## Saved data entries
>>>

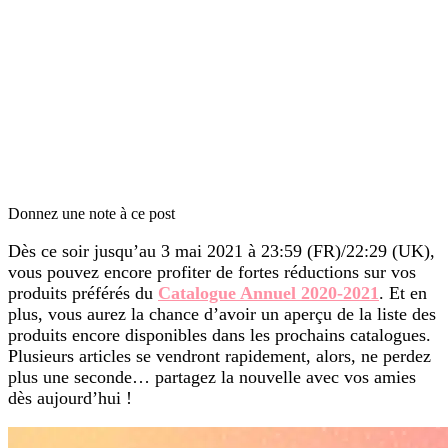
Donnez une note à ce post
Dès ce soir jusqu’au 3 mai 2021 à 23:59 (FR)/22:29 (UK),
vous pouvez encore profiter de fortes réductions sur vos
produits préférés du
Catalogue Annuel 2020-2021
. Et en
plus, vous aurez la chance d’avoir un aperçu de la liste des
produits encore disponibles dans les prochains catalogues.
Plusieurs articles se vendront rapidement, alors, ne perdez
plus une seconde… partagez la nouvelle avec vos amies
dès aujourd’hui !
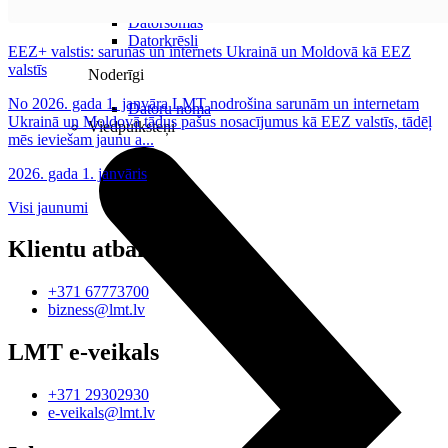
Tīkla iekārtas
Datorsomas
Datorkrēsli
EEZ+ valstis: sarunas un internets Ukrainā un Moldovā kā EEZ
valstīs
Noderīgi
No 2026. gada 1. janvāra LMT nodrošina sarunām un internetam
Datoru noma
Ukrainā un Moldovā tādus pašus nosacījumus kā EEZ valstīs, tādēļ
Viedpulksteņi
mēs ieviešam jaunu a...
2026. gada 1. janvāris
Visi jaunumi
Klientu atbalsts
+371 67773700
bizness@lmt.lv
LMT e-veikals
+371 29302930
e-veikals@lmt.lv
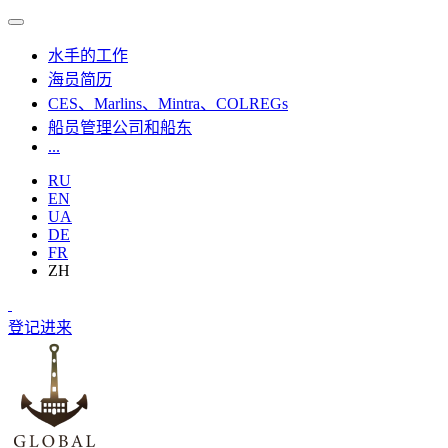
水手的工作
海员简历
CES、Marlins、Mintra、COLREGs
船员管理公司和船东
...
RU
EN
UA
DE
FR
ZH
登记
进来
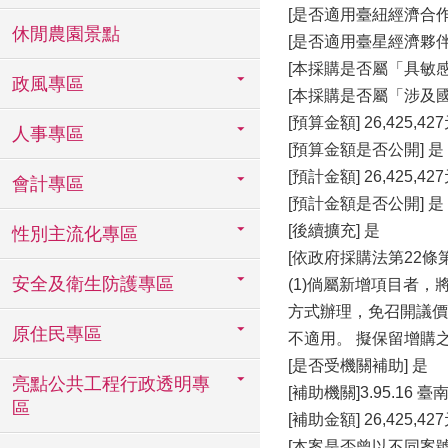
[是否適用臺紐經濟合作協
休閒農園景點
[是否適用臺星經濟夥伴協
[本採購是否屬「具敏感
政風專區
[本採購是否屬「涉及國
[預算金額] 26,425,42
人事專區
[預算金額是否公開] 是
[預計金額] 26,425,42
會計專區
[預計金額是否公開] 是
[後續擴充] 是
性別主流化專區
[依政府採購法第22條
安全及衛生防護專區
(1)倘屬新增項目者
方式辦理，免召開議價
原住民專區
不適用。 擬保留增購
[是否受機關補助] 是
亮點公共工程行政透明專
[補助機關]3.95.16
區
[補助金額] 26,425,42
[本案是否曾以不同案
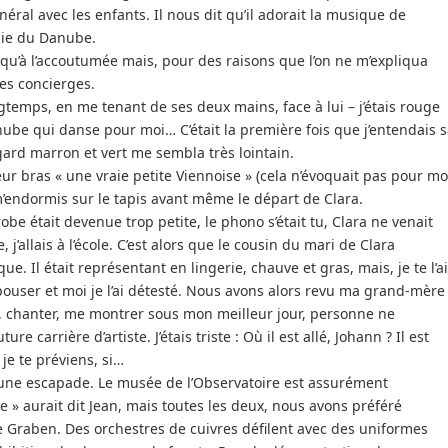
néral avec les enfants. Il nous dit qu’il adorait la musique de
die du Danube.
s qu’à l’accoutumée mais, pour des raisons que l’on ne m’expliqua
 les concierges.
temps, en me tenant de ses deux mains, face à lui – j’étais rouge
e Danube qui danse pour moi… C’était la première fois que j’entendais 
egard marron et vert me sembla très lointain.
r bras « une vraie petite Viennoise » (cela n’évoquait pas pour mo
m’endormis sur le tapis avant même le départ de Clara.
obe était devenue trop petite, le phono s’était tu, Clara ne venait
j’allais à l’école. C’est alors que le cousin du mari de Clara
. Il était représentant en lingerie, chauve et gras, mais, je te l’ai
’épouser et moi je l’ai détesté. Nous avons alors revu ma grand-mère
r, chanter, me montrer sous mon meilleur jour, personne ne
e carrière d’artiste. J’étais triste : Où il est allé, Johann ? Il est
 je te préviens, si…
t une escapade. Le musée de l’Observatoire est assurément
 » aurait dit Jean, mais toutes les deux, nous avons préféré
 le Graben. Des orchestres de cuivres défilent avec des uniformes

<<<
>>>

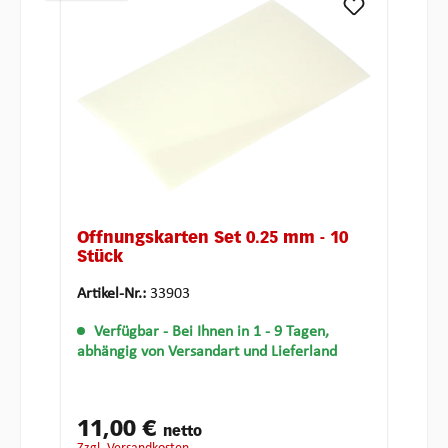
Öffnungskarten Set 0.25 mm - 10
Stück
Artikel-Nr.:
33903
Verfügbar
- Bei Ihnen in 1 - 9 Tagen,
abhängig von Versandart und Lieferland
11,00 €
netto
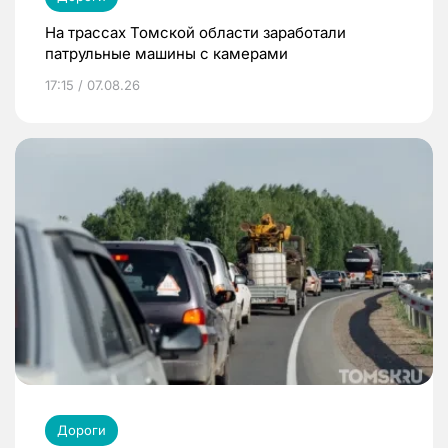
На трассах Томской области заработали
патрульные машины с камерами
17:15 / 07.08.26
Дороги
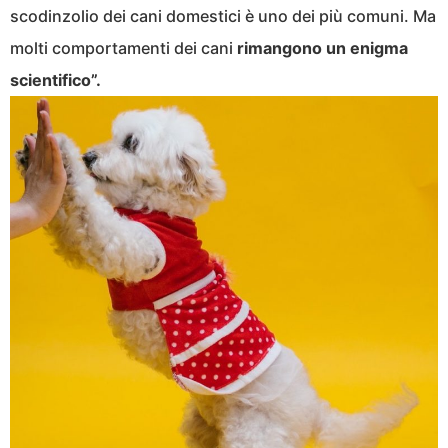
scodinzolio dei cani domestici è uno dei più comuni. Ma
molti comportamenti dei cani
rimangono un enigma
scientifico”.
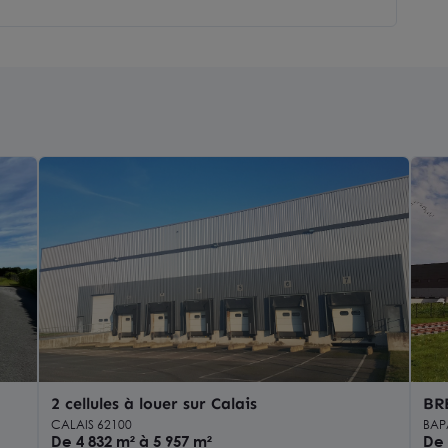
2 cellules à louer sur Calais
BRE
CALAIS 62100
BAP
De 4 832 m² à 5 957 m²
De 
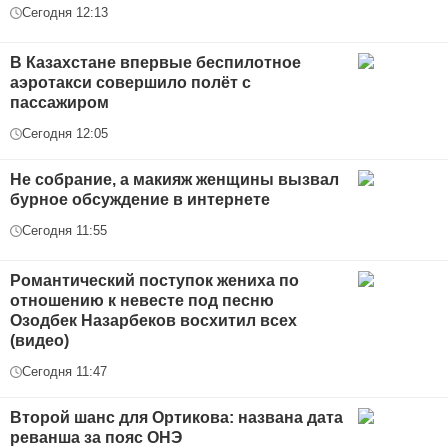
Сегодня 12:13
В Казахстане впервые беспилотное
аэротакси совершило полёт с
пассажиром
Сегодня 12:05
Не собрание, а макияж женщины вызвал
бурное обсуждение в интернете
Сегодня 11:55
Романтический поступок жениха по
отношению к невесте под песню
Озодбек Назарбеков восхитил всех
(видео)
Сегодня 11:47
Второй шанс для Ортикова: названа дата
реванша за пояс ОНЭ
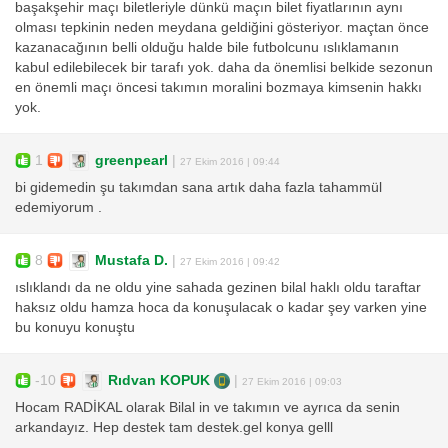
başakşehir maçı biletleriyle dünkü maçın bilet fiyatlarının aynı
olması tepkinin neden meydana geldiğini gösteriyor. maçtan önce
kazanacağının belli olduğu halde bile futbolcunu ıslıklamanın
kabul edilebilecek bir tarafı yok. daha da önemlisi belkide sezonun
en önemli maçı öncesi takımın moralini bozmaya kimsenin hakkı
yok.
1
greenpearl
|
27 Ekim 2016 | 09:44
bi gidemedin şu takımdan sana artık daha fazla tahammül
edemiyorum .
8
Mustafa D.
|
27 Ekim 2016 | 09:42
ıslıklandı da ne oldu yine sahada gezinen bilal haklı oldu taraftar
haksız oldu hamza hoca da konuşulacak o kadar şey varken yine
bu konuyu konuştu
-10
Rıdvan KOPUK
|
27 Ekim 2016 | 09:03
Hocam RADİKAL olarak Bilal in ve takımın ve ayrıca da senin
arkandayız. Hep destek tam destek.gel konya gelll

<<<

## PROBLEM TO WORK ON
State how many lines of the entries contain the word "maçı". Nothing besides the number belongs in the reply.

## TASK RESULT
2